In 2022, DEA laboratory testing revealed that six out of 10 fentanyl-laced, fake prescription pills contained a potentially lethal dose of fentanyl.
A 31-year-old Hopkins, Minn., man was sentenced to life in federal prison in September for his role in the deaths of 11 people who overdosed on fentanyl. Court evidence revealed that he obtained fentanyl from Chinese suppliers and sold it on a now-defunct website called PlantFoodUSA.net.
Gordon Chang, a distinguished senior fellow at the Gatestone Institute and an expert on U.S.-China relations, said each fentanyl death should be considered a “murder.”

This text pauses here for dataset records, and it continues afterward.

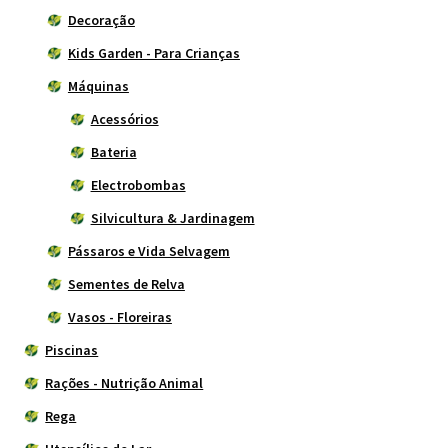
Decoração
Kids Garden - Para Crianças
Máquinas
Acessórios
Bateria
Electrobombas
Silvicultura & Jardinagem
Pássaros e Vida Selvagem
Sementes de Relva
Vasos - Floreiras
Piscinas
Rações - Nutrição Animal
Rega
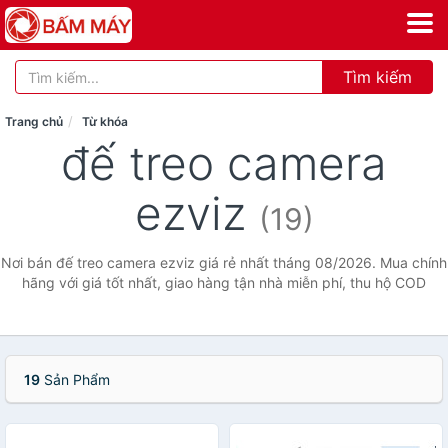
Tìm kiếm
Trang chủ
Từ khóa
đế treo camera
ezviz
(19)
Nơi bán đế treo camera ezviz giá rẻ nhất tháng 08/2026. Mua chính
hãng với giá tốt nhất, giao hàng tận nhà miễn phí, thu hộ COD
19
Sản Phẩm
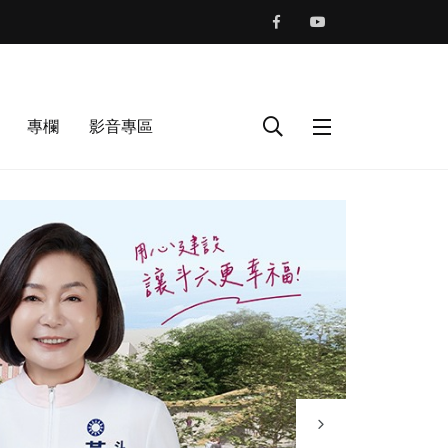
專欄
影音專區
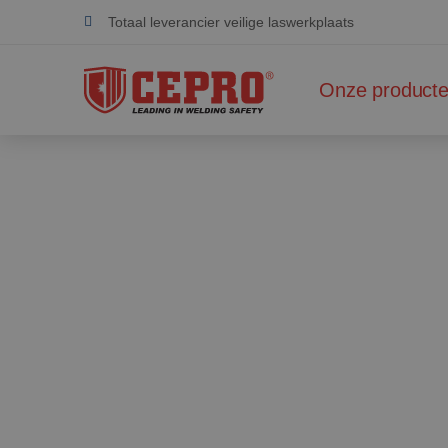
Totaal leverancier veilige laswerkplaats
Toegewijd & flexibel
Onze product
Gecertificeerde producten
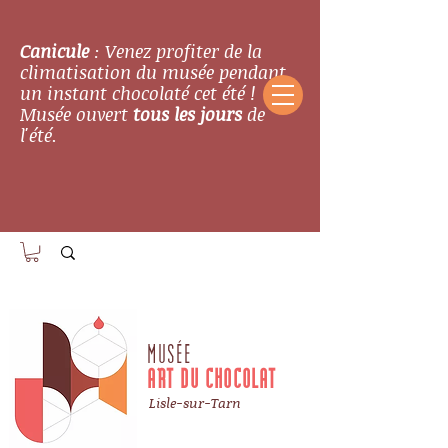
Canicule
: Venez profiter de la
climatisation du musée pendant
un instant chocolaté cet été !
Musée ouvert
tous les jours
de
l'été.
MUSÉE
ART DU CHOCOLAT
Lisle-sur-Tarn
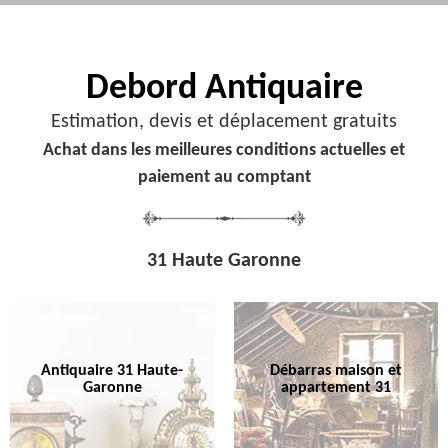
Debord
Antiquaire
Estimation, devis et déplacement gratuits
Achat dans les meilleures conditions actuelles et
paiement au comptant
31 Haute Garonne
Antiquaire 31 Haute-
Débarras maison et
Garonne
appartement 31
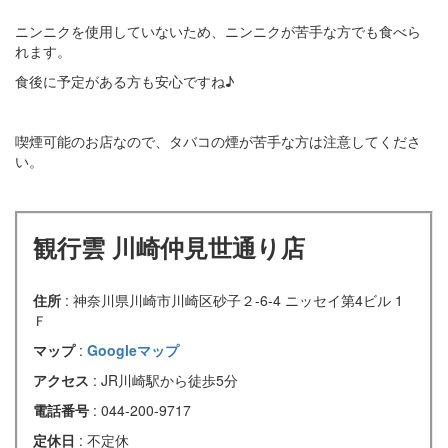
ニンニクを使用していないため、ニンニクが苦手な方でも食べら
れます。
食後に予定がある方も安心ですね♪
喫煙可能のお店なので、タバコの煙が苦手な方は注意してくださ
い。
観行雲 川崎仲見世通り店
住所
: 神奈川県川崎市川崎区砂子２-6-4 ニッセイ第4ビル 1
Ｆ
マップ
:
Googleマップ
アクセス
: JR川崎駅から徒歩5分
電話番号
: 044-200-9717
定休日
: 不定休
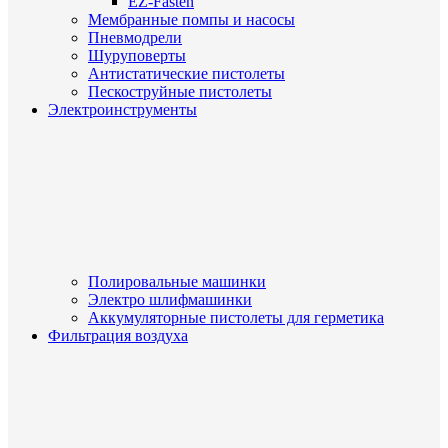
EZ-Fasten
Мембранные помпы и насосы
Пневмодрели
Шуруповерты
Антистатические пистолеты
Пескоструйные пистолеты
Электроинструменты
Полировальные машинки
Электро шлифмашинки
Аккумуляторные пистолеты для герметика
Фильтрация воздуха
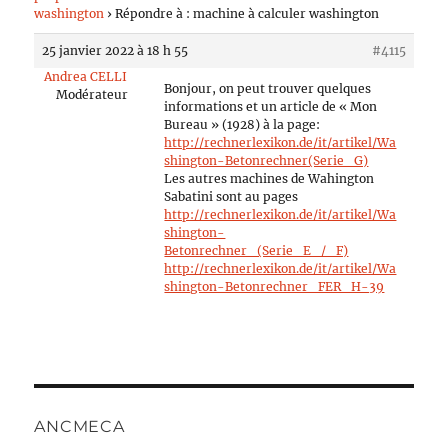
washington
›
Répondre à : machine à calculer washington
25 janvier 2022 à 18 h 55
#4115
Andrea CELLI
Bonjour, on peut trouver quelques
Modérateur
informations et un article de « Mon
Bureau » (1928) à la page:
http://rechnerlexikon.de/it/artikel/Wa
shington-Betonrechner(Serie_G)
Les autres machines de Wahington
Sabatini sont au pages
http://rechnerlexikon.de/it/artikel/Wa
shington-
Betonrechner_(Serie_E_/_F)
http://rechnerlexikon.de/it/artikel/Wa
shington-Betonrechner_FER_H-39
ANCMECA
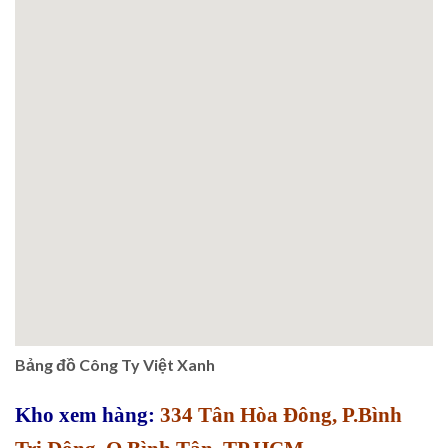
Bảng đồ Công Ty Việt Xanh
Kho xem hàng:
334 Tân Hòa Đông, P.Bình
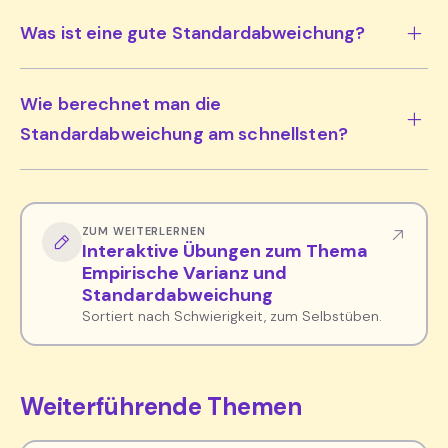
Was ist eine gute Standardabweichung?
Wie berechnet man die
Standardabweichung am schnellsten?
ZUM WEITERLERNEN
Interaktive Übungen zum Thema
Empirische Varianz und
Standardabweichung
Sortiert nach Schwierigkeit, zum Selbstüben.
Weiterführende Themen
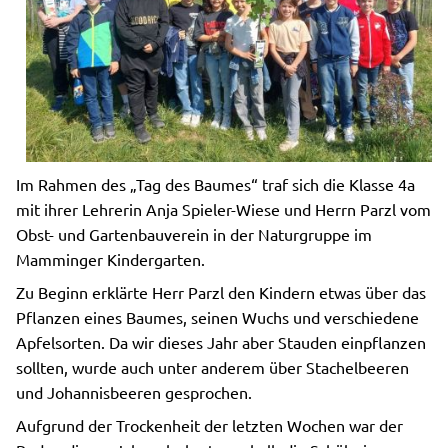
Im Rahmen des „Tag des Baumes“ traf sich die Klasse 4a
mit ihrer Lehrerin Anja Spieler-Wiese und Herrn Parzl vom
Obst- und Gartenbauverein in der Naturgruppe im
Mamminger Kindergarten.
Zu Beginn erklärte Herr Parzl den Kindern etwas über das
Pflanzen eines Baumes, seinen Wuchs und verschiedene
Apfelsorten. Da wir dieses Jahr aber Stauden einpflanzen
sollten, wurde auch unter anderem über Stachelbeeren
und Johannisbeeren gesprochen.
Aufgrund der Trockenheit der letzten Wochen war der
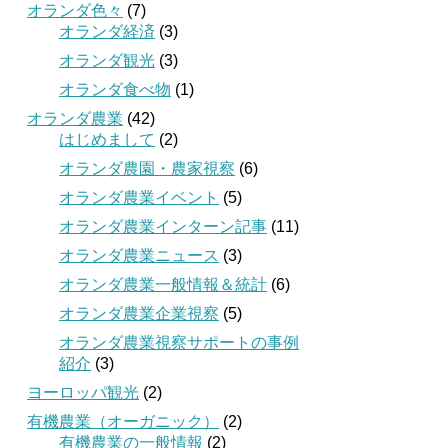
オランダ色々
(7)
オランダ経済
(3)
オランダ観光
(3)
オランダ食べ物
(1)
オランダ農業
(42)
はじめまして
(2)
オランダ農園・農家視察
(6)
オランダ農業イベント
(5)
オランダ農業インターン記事
(11)
オランダ農業ニュース
(3)
オランダ農業一般情報＆統計
(6)
オランダ農業企業視察
(5)
オランダ農業視察サポートの事例
紹介
(3)
ヨーロッパ観光
(2)
有機農業（オーガニック）
(2)
有機農業の一般情報
(2)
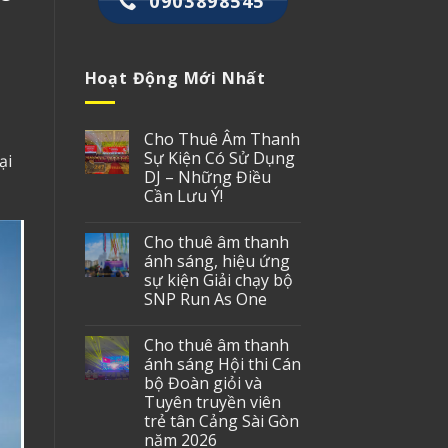
0903898545
Hoạt Động Mới Nhất
Cho Thuê Âm Thanh
Sự Kiện Có Sử Dụng
ại
DJ – Những Điều
Cần Lưu Ý!
Cho thuê âm thanh
ánh sáng, hiệu ứng
sự kiện Giải chạy bộ
SNP Run As One
Cho thuê âm thanh
ánh sáng Hội thi Cán
bộ Đoàn giỏi và
Tuyên truyền viên
trẻ tân Cảng Sài Gòn
năm 2026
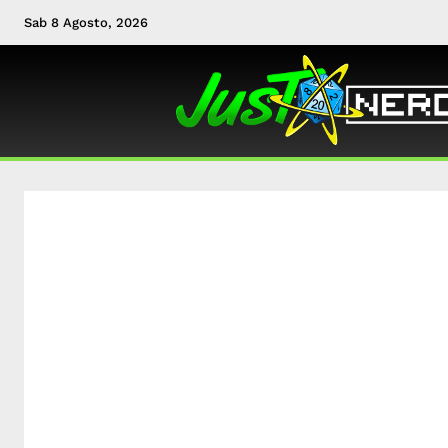
Sab 8 Agosto, 2026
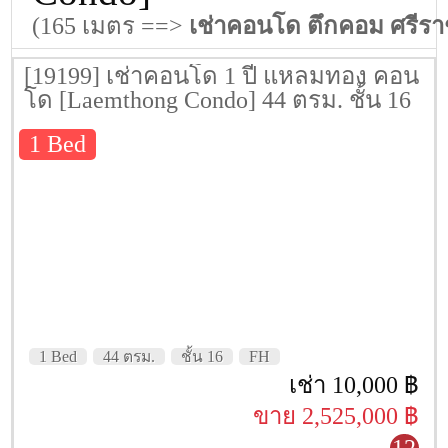
(165 เมตร ==>
เช่าคอนโด ตึกคอม ศรีร
[19199] เช่าคอนโด 1 ปี แหลมทอง คอน
โด [Laemthong Condo] 44 ตรม. ชั้น 16
1 Bed
1 Bed
44 ตรม.
ชั้น 16
FH
เช่า 10,000 ฿
ขาย 2,525,000 ฿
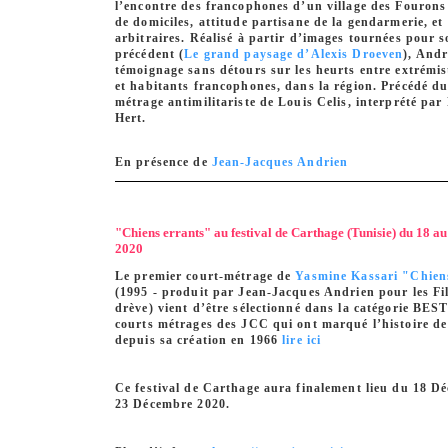
l’encontre des francophones d’un village des Fourons 
de domiciles, attitude partisane de la gendarmerie, et
arbitraires. Réalisé à partir d’images tournées pour s
précédent (
Le grand paysage d’Alexis Droeven
), Andr
témoignage sans détours sur les heurts entre extrémi
et habitants francophones, dans la région. Précédé du
métrage antimilitariste de Louis Celis, interprété pa
Hert.
En présence de
Jean-Jacques Andrien
"Chiens errants" au festival de Carthage (Tunisie) du 18 
2020
Le premier court-métrage de
Yasmine Kassari
"Chien
(1995 - produit par Jean-Jacques Andrien pour les Fi
drève) vient d’être sélectionné dans la catégorie BES
courts métrages des JCC qui ont marqué l’histoire de 
depuis sa création en 1966
lire ici
Ce festival de Carthage aura finalement lieu du 18 D
23 Décembre 2020.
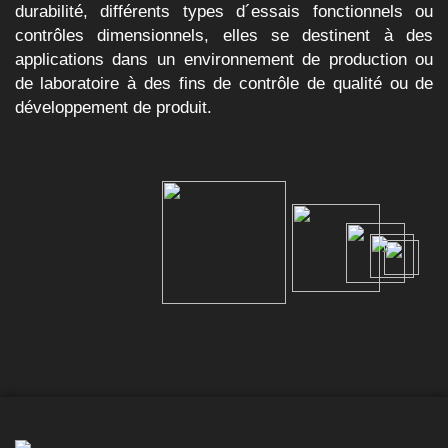
durabilité, différents types d´essais fonctionnels ou
contrôles dimensionnels, elles se destinent à des
applications dans un environnement de production ou
de laboratoire à des fins de contrôle de qualité ou de
développement de produit.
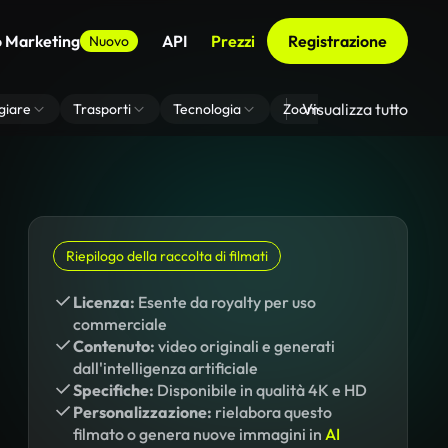
o Marketing
API
Prezzi
Registrazione
Nuovo
Visualizza tutto
giare
Trasporti
Tecnologia
Zoom Di Sfondo Virtuale
Riepilogo della raccolta di filmati
Licenza:
Esente da royalty per uso
commerciale
Contenuto:
video originali e generati
dall'intelligenza artificiale
Specifiche:
Disponibile in qualità 4K e HD
Personalizzazione:
rielabora questo
filmato o genera nuove immagini in
AI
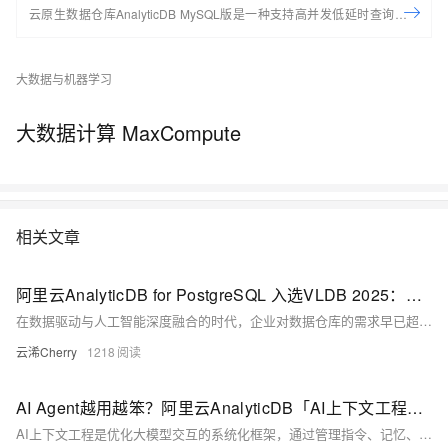
云原生数据仓库AnalyticDB MySQL版是一种支持高并发低延时查询的新
一代云原生数据仓库，高度兼容MySQL协议以及SQL:92、SQL:99、
SQL:2003标准，可以对海量数据进行即时的多维分析透视和业务探索，
大数据与机器学习
快速构建企业云上数据仓库。 了解产品
https://www.aliyun.com/product/ApsaraDB/ads
大数据计算 MaxCompute
相关文章
阿里云AnalyticDB for PostgreSQL 入选VLDB 2025：统一架构破局HTAP，Beam+Laser引擎赋能Data+AI融合新范式
在数据驱动与人工智能深度融合的时代，企业对数据仓库的需求早已超越“查得快”这一基础能力。面对传统数仓挑战，阿里云瑶池数据库AnalyticDB for PostgreSQL（简称ADB-PG）创新性地构建了统一架构下的Shared-Nothing与Shared-Storage双模融合体系，并自主研发Beam混合存储引擎与Laser向量化执行引擎，全面解决HTAP场景下性能、弹性、成本与实时性的矛盾。 近日，相关研究成果发表于在英国伦敦召开的数据库领域顶级会议 VLDB 2025，标志着中国自研云数仓技术再次登上国际舞台。
云浠Cherry
1218
AI Agent越用越笨？阿里云AnalyticDB「AI上下文工程」一招破解！
AI上下文工程是优化大模型交互的系统化框架，通过管理指令、记忆、知识库等上下文要素，解决信息缺失、长度溢出与上下文失效等问题。依托AnalyticDB等技术，实现上下文的采集、存储、组装与调度，提升AI Agent的准确性与协同效率，助力企业构建高效、稳定的智能应用。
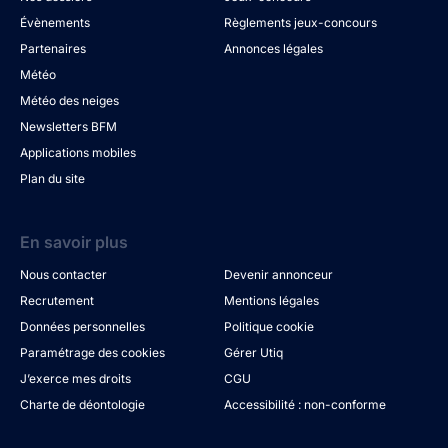
Évènements
Règlements jeux-concours
Partenaires
Annonces légales
Météo
Météo des neiges
Newsletters BFM
Applications mobiles
Plan du site
En savoir plus
Nous contacter
Devenir annonceur
Recrutement
Mentions légales
Données personnelles
Politique cookie
Paramétrage des cookies
Gérer Utiq
J’exerce mes droits
CGU
Charte de déontologie
Accessibilité : non-conforme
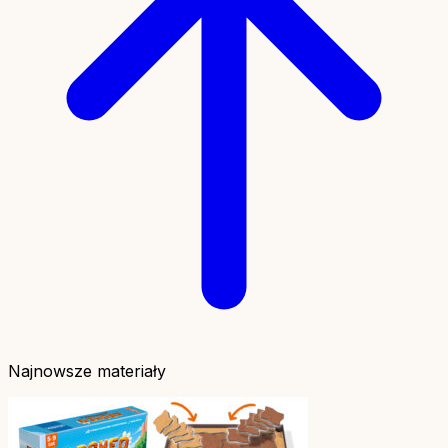
Najnowsze materiały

“We’ve imposed no costs on China for killing millions of Americans,” he told Alpha News.
Minnesota reported a record number of drug overdoses in 2021, which the Department of Health attributed to the “rise in fentanyl.”
Deaths involving synthetic opioids like fentanyl increased from 560 in 2020 to 834 in 2021, meaning most overdose deaths in Minnesota in 2021 were associated with fentanyl.
Border patrol agents confiscated enough fentanyl at the southern border over the last two fiscal years to kill 5 billion people. This caused a group of bipartisan attorneys general to unsuccessfully pressure the Biden administration to declare fentanyl a weapon of mass destruction.